Sir Philip Green is behind some of the biggest names on the high streets of Great Britain.  His retail empire includes some of the top brands including Topman, Topshop, Miss Selfridge, British Home Stores and Dorothy Perkins.

In 1998, heSir Phillip Green became CEO and Chairman of Amber Day which is a discount retailer.  Initially, the shares brought in profit, but later suffered profit downgrades.  The company could not survive and Green resigned.  Instead he started working with entrepreneurs such as Tom Hunter and Barclay Brothers.  In 1995, he partnered with Tom Hunters again and bought sports retailer Olympus.  He sold the company for £550 million three years later which made him £73 million richer.

Sir Philip Green is actually a high-school dropout.  When he was 27 years old, he bought his first store in London where he sold designer brands at discounted prices.  In 2000, Greens bought British Home Stores and two years later, he spent a whopping $1.2 billion to purchase retail group Arcadia.  Some of the top brands including Burton, Miss Selfridge, Topman, Dorothy Perkins and Topshop are owned by Arcadia.  In 2012, 25% of his Topshop empire was sold to Leonard Green & Partners.  Having sold the shares for $763, the value of his fashion chain increased to $3 billion.

He bought Owen Owen in the 1990s which had twelve branches at that time.  By 2004, all of the stores were either sold off or closed.
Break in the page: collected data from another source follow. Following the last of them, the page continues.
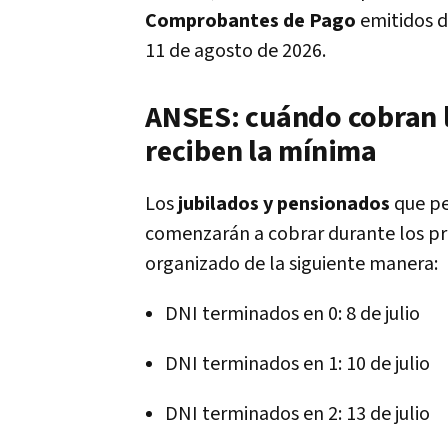
Comprobantes de Pago
emitidos d
11 de agosto de 2026.
ANSES: cuándo cobran l
reciben la mínima
Los
jubilados y pensionados
que pe
comenzarán a cobrar durante los pr
organizado de la siguiente manera:
DNI terminados en 0: 8 de julio
DNI terminados en 1: 10 de julio
DNI terminados en 2: 13 de julio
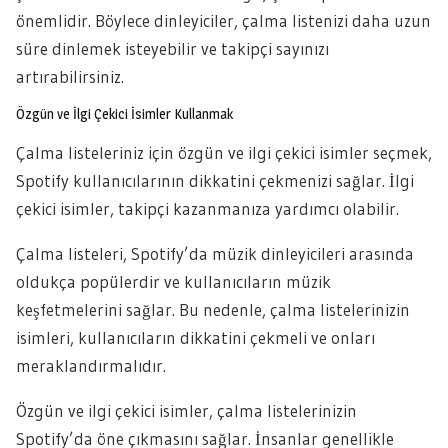
önemlidir. Böylece dinleyiciler, çalma listenizi daha uzun
süre dinlemek isteyebilir ve takipçi sayınızı
artırabilirsiniz.
Özgün ve İlgi Çekici İsimler Kullanmak
Çalma listeleriniz için özgün ve ilgi çekici isimler seçmek,
Spotify kullanıcılarının dikkatini çekmenizi sağlar. İlgi
çekici isimler, takipçi kazanmanıza yardımcı olabilir.
Çalma listeleri, Spotify’da müzik dinleyicileri arasında
oldukça popülerdir ve kullanıcıların müzik
keşfetmelerini sağlar. Bu nedenle, çalma listelerinizin
isimleri, kullanıcıların dikkatini çekmeli ve onları
meraklandırmalıdır.
Özgün ve ilgi çekici isimler, çalma listelerinizin
Spotify’da öne çıkmasını sağlar. İnsanlar genellikle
In late 2013, he announced that he would be opening convenience food outlets.  Actually he had challenged Marks and Spencer after his takeover bid was rejected in 2005.

Green is known for his lavish parties.  He flies from Monaco to London in his private jet.  In 2005, he paid Beyonce and Andrea Bocelli to perform at his son’s 3-day bar mitzvah celebration.

Today he lives and works in the UK and pays tax on his salary.  Sir Phillip Green does not own any of his businesses of the Arcadia Group.  All his businesses are in the name of his wife who lives in Manaco and pays not even a penny of income tax.

In 2005, Sir Philip Green awarded himself a paycheck of £1.2 billion which is the biggest paycheck in the history of British corporate world.  Because the funds were transferred to Green’s wife’s account in Monaco through a network of various offshore accounts, Green did not have to pay a penny in tax, but this dodge cost the tax payer close to £285 million.  This tax dodge could have paid the salaries of more than 20,000 NHS nurses and fees for over 32,000 students.

It is also worth noting that his £5 billion fortune has been built on the back of hardworking labour.  He has used sweatshops in Mauritius where Indian, Bangladeshi and Sri Lankans work day and night for minimal pay.